1297722589900_ORIGINALYesterday I finally caught up with Rebecca Northan’s Blind Date. First created in 2007, the show has toured extensively in Canada, the US and the UK. The premise of the show is simple. Northan (or sometimes other actresses — here Christy Bruce) in the role of Mimi the clown selects a man from the audience to be her date. The 90 minute show then unfolds as an improvisation between Mimi and her ‘guest.’ They have drinks in a restaurant, go dancing, drive back to her place, (get stopped by the police), and flirt on the couch. For the actress playing Mimi the role is a tour de force of improvisational comedy skills.

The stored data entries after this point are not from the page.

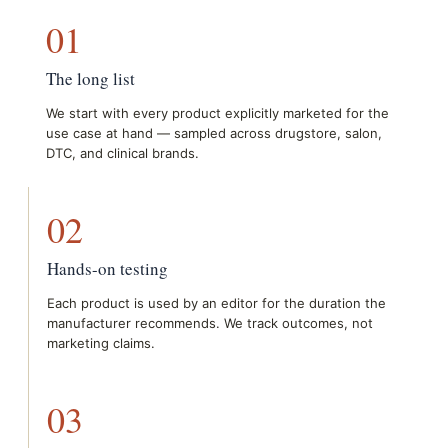
01
The long list
We start with every product explicitly marketed for the
use case at hand — sampled across drugstore, salon,
DTC, and clinical brands.
02
Hands-on testing
Each product is used by an editor for the duration the
manufacturer recommends. We track outcomes, not
marketing claims.
03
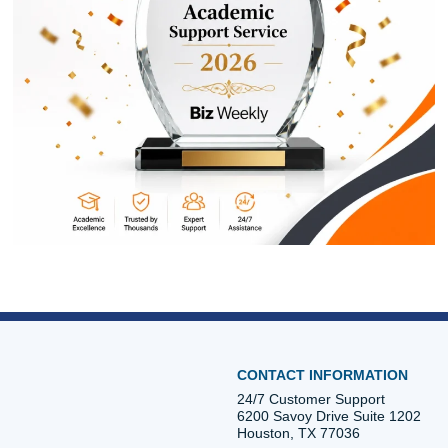
ORDER NOW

In terms of how the ‘real’ plays out in the show, two particular aspects pique my attention. The first is how the experience of the ‘guest’ is communicated on two channels running parallel in the actual and fictional worlds. In the final scene, Mimi and her date are cuddled up in bed (Mimi having just given birth to their child — Don’t ask.) and she tells him “all the things I love about you.” She praises him for having a sense of play, a generous and open spirit, for being brave. This speech speaks both to the guest-as-date/husband in the fictional cosmos but also to the actual audience member who has very gamely gone through this experience. The qualities she lists are positive ones to find in a life-partner but also the qualities of someone who has been a very good sport through this forced performance improv kidnapping. And because the veneer of fiction is so thin in this performance, the audience (and the guest-date) clearly understand that this is thanks for a performance job well done. Improvisational skills will set you in good stead in life. Without this closing moment, the play (for me) would be much reduced, limited to a set of (still very hilarious but fleeting) comedic gags. So in this way, the raison d’etre of the piece lies in its realness. Initially this realness generates the humour of watching our fellow audience member deal with the performative situation. Ultimately, his real experience of the last 90 minutes — how to be brave, how to be generous, how to be open to surprises — is the theme of the show.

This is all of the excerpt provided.